I won’t be covering everything in great detail, but instead provide some helpful links to interesting articles or courses.
Azure Search – SQL Servers full text limitations
When it comes to search solutions within the Microsoft development eco-system, people have always blindly selected full text search indexes. Now I’m not telling that this is wrong however there have always been many shortcomings when it comes to features and manageability. Some issues have been addressed in most recent releases, but you will notice more and more shortcomings after playing with a service like Azure Search.
Opening the Azure Search Matryoshka
Now if you really want to dig into the search domain, it’s necessary to understand that Azure Search isn’t just Microsoft reinventing the wheel as we have seen often before. Microsoft has drastically changed over the last few years when it comes to adopting open source solutions. Especially within the web and cloud space. This is also something you will recognize within the architecture of Azure Search.
Just to keep things simple, Azure search is build on top of a different product known as Elasticsearch. Elasticsearch (http://www.elasticsearch.org/) is a NoSQL based full text search engine responsible for the server side plumbing (scalability) and providing a common HTTP interface, allowing you to interact with the indexing core known as Lucene (http://lucene.apache.org). Lucene is an indexing engine responsible for rapid indexing and search. It’s important to know that Lucene cannot just be used on its own because it’s not an end-to-end solution. You will need a container for hosting Lucene like Elasticsearch.

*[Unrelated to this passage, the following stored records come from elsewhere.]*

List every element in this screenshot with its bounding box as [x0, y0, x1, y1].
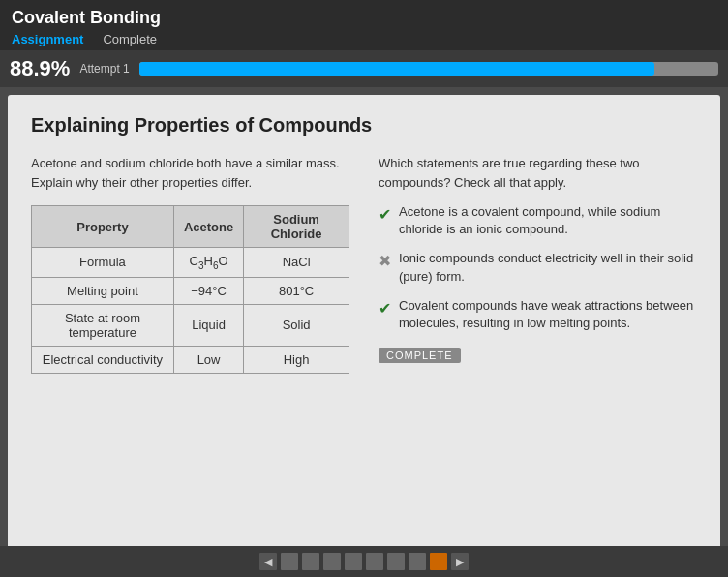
answer-3: ✔ Covalent compounds have weak attractio… [379, 297, 697, 332]
answer-2-text: Ionic compounds conduct electricity well… [399, 250, 697, 285]
table-row: State at room temperature Liquid Solid [32, 304, 349, 346]
x-icon-2: ✖ [379, 251, 391, 272]
content-area: Acetone and sodium chloride both have a … [31, 154, 697, 374]
bottom-nav: ◀ ▶ [0, 546, 728, 577]
next-arrow[interactable]: ▶ [451, 553, 469, 570]
prev-arrow[interactable]: ◀ [259, 553, 277, 570]
header: Covalent Bonding Assignment Complete [0, 0, 728, 50]
col-acetone: Acetone [173, 206, 243, 248]
check-icon-1: ✔ [379, 204, 391, 226]
right-question: Which statements are true regarding thes… [379, 154, 697, 192]
check-icon-3: ✔ [379, 298, 391, 319]
progress-track [139, 62, 718, 76]
answer-2: ✖ Ionic compounds conduct electricity we… [379, 250, 697, 285]
nav-dot-3[interactable] [323, 553, 341, 570]
complete-badge: COMPLETE [379, 348, 461, 363]
nav-complete[interactable]: Complete [103, 32, 157, 46]
nav-dot-2[interactable] [302, 553, 319, 570]
nav-dot-7[interactable] [409, 553, 426, 570]
nav-dot-8[interactable] [430, 553, 447, 570]
question-title: Explaining Properties of Compounds [31, 114, 697, 137]
progress-fill [139, 62, 654, 76]
nav-dot-6[interactable] [387, 553, 405, 570]
left-panel: Acetone and sodium chloride both have a … [31, 154, 349, 374]
description: Acetone and sodium chloride both have a … [31, 154, 349, 192]
attempt-label: Attempt 1 [79, 62, 129, 76]
nav-dot-5[interactable] [366, 553, 383, 570]
progress-bar-container: 88.9% Attempt 1 [0, 50, 728, 87]
col-sodium-chloride: Sodium Chloride [244, 206, 349, 248]
nav-bar: Assignment Complete [12, 32, 716, 46]
score-display: 88.9% [10, 56, 70, 81]
table-row: Melting point −94°C 801°C [32, 277, 349, 304]
page-title: Covalent Bonding [12, 8, 716, 28]
right-panel: Which statements are true regarding thes… [379, 154, 697, 374]
table-row: Formula C3H6O NaCl [32, 248, 349, 278]
answer-1-text: Acetone is a covalent compound, while so… [399, 203, 697, 238]
answer-1: ✔ Acetone is a covalent compound, while … [379, 203, 697, 238]
nav-assignment[interactable]: Assignment [12, 32, 83, 46]
table-row: Electrical conductivity Low High [32, 346, 349, 373]
properties-table: Property Acetone Sodium Chloride Formula… [31, 205, 349, 374]
nav-dot-4[interactable] [345, 553, 362, 570]
answer-3-text: Covalent compounds have weak attractions… [399, 297, 697, 332]
nav-dot-1[interactable] [281, 553, 298, 570]
main-content: Explaining Properties of Compounds Aceto… [8, 95, 720, 550]
col-property: Property [32, 206, 174, 248]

Elasticsearch isn’t the only option out there. There are other solutions available with similar options like Solr for example. Solr is also utilizing Lucene under the covers, just like Elasticsearch.

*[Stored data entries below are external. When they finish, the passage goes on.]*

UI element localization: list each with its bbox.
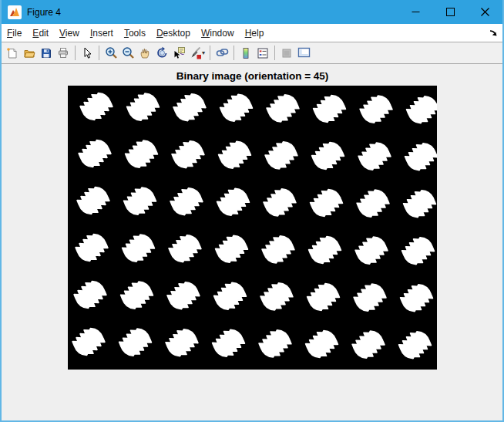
toolbar: ▾ [2,42,502,64]
menu-desktop[interactable]: Desktop [151,25,196,42]
axes-title: Binary image (orientation = 45) [68,70,437,82]
menu-window[interactable]: Window [196,25,240,42]
show-plot-tools-icon [297,46,311,59]
new-figure-button[interactable] [4,44,21,62]
toolbar-separator [234,46,234,60]
hide-plot-tools-icon [281,47,293,59]
zoom-in-button[interactable] [102,44,119,62]
figure-window: Figure 4 File Edit View [0,0,504,422]
menu-bar: File Edit View Insert Tools Desktop Wind… [2,24,502,42]
new-figure-icon [6,47,18,59]
rotate-3d-button[interactable] [153,44,170,62]
rotate-3d-icon [156,46,169,59]
insert-colorbar-icon [240,47,252,59]
pan-hand-icon [139,47,151,59]
brush-dropdown-caret[interactable]: ▾ [202,49,205,56]
print-figure-button[interactable] [55,44,72,62]
menu-view[interactable]: View [54,25,85,42]
binary-image [68,86,437,370]
dock-figure-arrow-icon [489,29,497,37]
dock-figure-button[interactable] [489,29,497,37]
figure-canvas: Binary image (orientation = 45) [2,64,502,420]
pan-button[interactable] [136,44,153,62]
toolbar-separator [99,46,99,60]
menu-help[interactable]: Help [240,25,270,42]
zoom-out-button[interactable] [119,44,136,62]
matlab-logo-icon [8,5,22,19]
edit-plot-pointer-button[interactable] [79,44,96,62]
toolbar-separator [75,46,76,60]
close-icon [481,8,489,16]
minimize-icon [412,8,420,16]
zoom-in-icon [105,46,118,59]
toolbar-separator [274,46,275,60]
minimize-button[interactable] [398,0,433,24]
menu-file[interactable]: File [2,25,27,42]
print-figure-icon [57,47,69,59]
window-title: Figure 4 [27,7,398,18]
insert-legend-icon [257,47,269,59]
close-button[interactable] [468,0,502,24]
binary-image-plot [68,86,437,370]
hide-plot-tools-button[interactable] [278,44,295,62]
save-figure-button[interactable] [38,44,55,62]
link-plot-button[interactable] [213,44,230,62]
data-cursor-icon [173,46,186,59]
pointer-icon [81,47,93,59]
open-file-button[interactable] [21,44,38,62]
maximize-icon [446,8,455,16]
zoom-out-icon [122,46,135,59]
show-plot-tools-button[interactable] [295,44,312,62]
title-bar[interactable]: Figure 4 [2,0,502,24]
maximize-button[interactable] [433,0,468,24]
link-plot-icon [216,46,229,59]
open-file-icon [23,47,35,59]
insert-colorbar-button[interactable] [237,44,254,62]
menu-insert[interactable]: Insert [85,25,119,42]
brush-icon [190,47,202,59]
menu-edit[interactable]: Edit [27,25,54,42]
menu-tools[interactable]: Tools [119,25,151,42]
insert-legend-button[interactable] [254,44,271,62]
save-figure-icon [40,47,52,59]
window-controls [398,0,502,24]
data-cursor-button[interactable] [170,44,187,62]
toolbar-separator [210,46,210,60]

Interesting read: http://solr-vs-elasticsearch.com/
You might ask yourself; why do I need to know all of this?
Well, you don’t, if you just want to use Microsoft’s abstraction and able to host your data within Azure. However if want to design and maintain search solutions, it’s required to know what’s happening under the covers. Also keep in mind that Azure search isn’t exposing all options available within Elasticsearch and in addition the Azure Search team is putting their own icing on the cake.

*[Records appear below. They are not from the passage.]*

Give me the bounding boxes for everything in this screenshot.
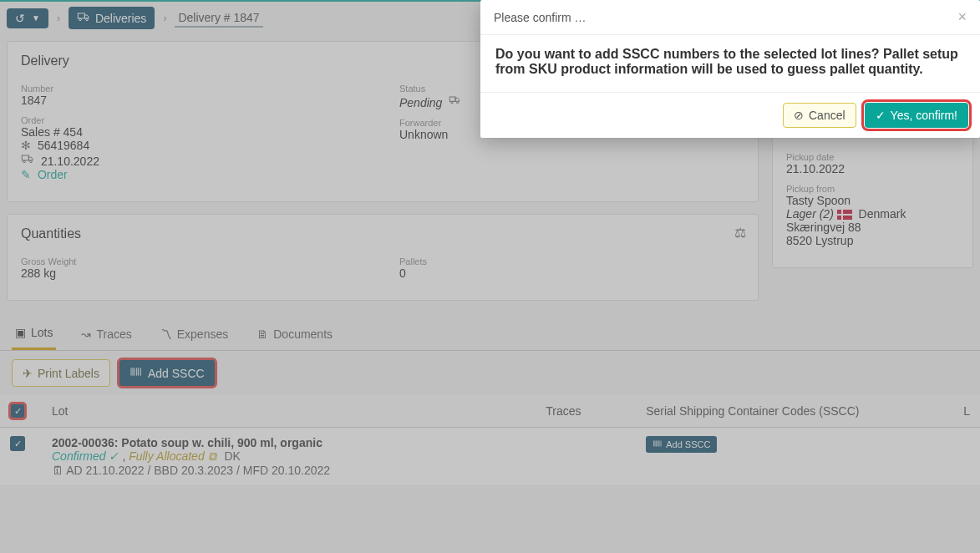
col-lot[interactable]: Lot	[42, 395, 536, 428]
close-icon[interactable]: ×	[957, 8, 967, 26]
col-traces[interactable]: Traces	[536, 395, 636, 428]
lot-country: DK	[224, 449, 240, 463]
lots-table: ✓ Lot Traces Serial Shipping Container C…	[0, 395, 980, 486]
modal-body: Do you want to add SSCC numbers to the s…	[480, 35, 980, 93]
svg-rect-3	[22, 155, 28, 160]
pickup-from-addr2: 8520 Lystrup	[786, 234, 959, 247]
pickup-date-value: 21.10.2022	[786, 162, 959, 175]
pickup-from-addr1: Skæringvej 88	[786, 221, 959, 234]
barcode-icon	[652, 439, 663, 450]
lot-status-confirmed: Confirmed ✓	[52, 449, 122, 463]
svg-point-8	[457, 101, 459, 103]
pickup-from-lager: Lager (2)	[786, 207, 834, 221]
order-value: Sales # 454	[21, 125, 366, 139]
truck-icon	[21, 155, 38, 168]
tab-traces[interactable]: ↝ Traces	[78, 317, 135, 350]
barcode-icon	[129, 365, 143, 381]
quantities-card: ⚖ Quantities Gross Weight 288 kg Pallets…	[7, 214, 759, 301]
gross-weight-value: 288 kg	[21, 266, 366, 280]
quantities-title: Quantities	[21, 226, 744, 241]
number-label: Number	[21, 84, 366, 94]
external-link-icon: ⧉	[208, 449, 216, 463]
tab-lots[interactable]: ▣ Lots	[12, 317, 56, 350]
flag-dk-icon	[837, 210, 852, 220]
print-labels-button[interactable]: ✈ Print Labels	[12, 359, 110, 387]
scale-icon: ⚖	[734, 225, 746, 241]
order-ref: 56419684	[38, 139, 89, 152]
check-icon: ✓	[876, 109, 886, 122]
cancel-icon: ⊘	[794, 109, 804, 122]
breadcrumb-deliveries-label: Deliveries	[95, 12, 146, 25]
svg-point-4	[23, 160, 26, 163]
box-icon: ▣	[15, 326, 26, 339]
tab-documents[interactable]: 🗎 Documents	[253, 317, 336, 350]
col-sscc[interactable]: Serial Shipping Container Codes (SSCC)	[636, 395, 953, 428]
truck-clock-icon	[449, 96, 462, 109]
cancel-button[interactable]: ⊘ Cancel	[783, 103, 856, 128]
lot-dates: AD 21.10.2022 / BBD 20.3.2023 / MFD 20.1…	[66, 464, 330, 477]
calendar-icon: 🗓	[52, 464, 63, 477]
add-sscc-button[interactable]: Add SSCC	[119, 359, 216, 387]
svg-point-5	[30, 160, 33, 163]
modal-title: Please confirm …	[494, 11, 586, 24]
row-checkbox[interactable]: ✓	[10, 436, 25, 451]
chart-icon: 〽	[160, 327, 172, 341]
tab-expenses[interactable]: 〽 Expenses	[157, 317, 231, 350]
svg-rect-6	[450, 97, 456, 101]
col-last[interactable]: L	[953, 395, 980, 428]
pickup-from-name: Tasty Spoon	[786, 194, 959, 207]
truck-icon	[77, 10, 90, 26]
document-icon: 🗎	[256, 327, 268, 341]
pickup-from-label: Pickup from	[786, 184, 959, 194]
graph-icon: ↝	[81, 327, 91, 341]
svg-point-1	[79, 18, 82, 21]
table-row: ✓ 2002-00036: Potato soup w. chili, 900 …	[0, 428, 980, 486]
select-all-checkbox[interactable]: ✓	[10, 403, 25, 419]
order-link[interactable]: ✎ Order	[21, 168, 366, 181]
snowflake-icon: ✻	[21, 139, 31, 152]
history-icon: ↺	[15, 12, 25, 25]
tabs: ▣ Lots ↝ Traces 〽 Expenses 🗎 Documents	[0, 317, 980, 351]
breadcrumb-deliveries[interactable]: Deliveries	[69, 7, 155, 29]
chevron-right-icon: ›	[158, 13, 171, 24]
svg-point-2	[86, 18, 89, 21]
send-icon: ✈	[23, 367, 33, 380]
svg-rect-0	[78, 13, 84, 18]
order-date: 21.10.2022	[41, 155, 99, 168]
confirm-modal: Please confirm … × Do you want to add SS…	[480, 0, 980, 138]
svg-point-7	[451, 101, 453, 103]
number-value: 1847	[21, 94, 366, 107]
chevron-down-icon: ▼	[32, 13, 40, 23]
lot-status-allocated: Fully Allocated ⧉	[129, 449, 219, 463]
order-label: Order	[21, 115, 366, 125]
gross-weight-label: Gross Weight	[21, 256, 366, 266]
chevron-right-icon: ›	[52, 13, 65, 24]
pickup-date-label: Pickup date	[786, 152, 959, 162]
row-add-sscc-button[interactable]: Add SSCC	[646, 436, 717, 453]
confirm-button[interactable]: ✓ Yes, confirm!	[865, 103, 968, 128]
lot-title: 2002-00036: Potato soup w. chili, 900 ml…	[52, 436, 526, 449]
pallets-value: 0	[399, 266, 744, 280]
pallets-label: Pallets	[399, 256, 744, 266]
history-dropdown[interactable]: ↺ ▼	[7, 8, 48, 28]
pickup-from-country: Denmark	[859, 207, 906, 221]
breadcrumb-current: Delivery # 1847	[175, 9, 262, 28]
signature-icon: ✎	[21, 168, 31, 181]
lots-actions: ✈ Print Labels Add SSCC	[0, 351, 980, 395]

If you want to get started in the world of search, I highly recommend reading up and learn about the basics of the items listed below;
NOTE: this was written with SQL server DBA’s / Developers in mind.
REST (Representational state transfer)
Interacting with Azure Search, Elasticsearch or Solr is performed via REST based API calls. There are tools, different API abstractions and management GUI’s available however not being familiar with REST will slow you down or limit your options.
Having knowledge regarding document based databases will help you understand some of the concepts better. You don’t have to be an expert, but on the other hand, you can’t ignore NoSQL databases any longer. Being a Relational only DBA is something from the past!
If you are a channel 9 fan as I am, it shouldn’t be very hard to find some interesting Series.
Elasticsearch (and Apache Solr)
It’s obvious that the more you know about Elasticsearch, the better you’ll be at understanding and working with Azure Search. This will allow you to identify the areas where Elasticsearch has been extended or Azure search isn’t exposing functionality. And in addition also enables you to choose a different Elasticsearch provider or host the solution on premise if required.
I would also recommend reading up on Solr. I’ve been working with Solr for quite some time and really like the community and the resources available on the web.
There are excellent introduction courses available on pluralsight.com
- Getting Started with Enterprise Search Using Apache Solr by Xavier Morera
- Getting Started With Elasticsearch for .NET Developers by JP Toto
Elasticsearch and Solr eco-system and community
This is a very important part for a couple of reasons; First of all, you will be able to find an answer to most of your rudimentary questions. This is also the place where you will find best practices and common mistakes.
However what’s even more valuable are the domain specific solutions like importers, parsers, crawlers and other extensions allowing you to add new functionality within Elasticsearch and or Solr. You do have to keep in mind that it’s most likely not possible to extend hosted search solutions like for example Azure Search, but in some cases this logic can be added as a pre-processing or post-processing step while feeding the index or submitting a search request.
I’ve recently blogged about how you could host a document parser like Tika within a separate process (more details here). And the same could be done for other process Apache Nutch etc.
Now we know a bit more about what’s under the covers of Azure Search. There is a lot more of course, but learning further about Elasticsearch will give you a deeper understanding about its limitations, upcoming features and even allow you to choose for a 100% Elasticsearch or Solr solution instead.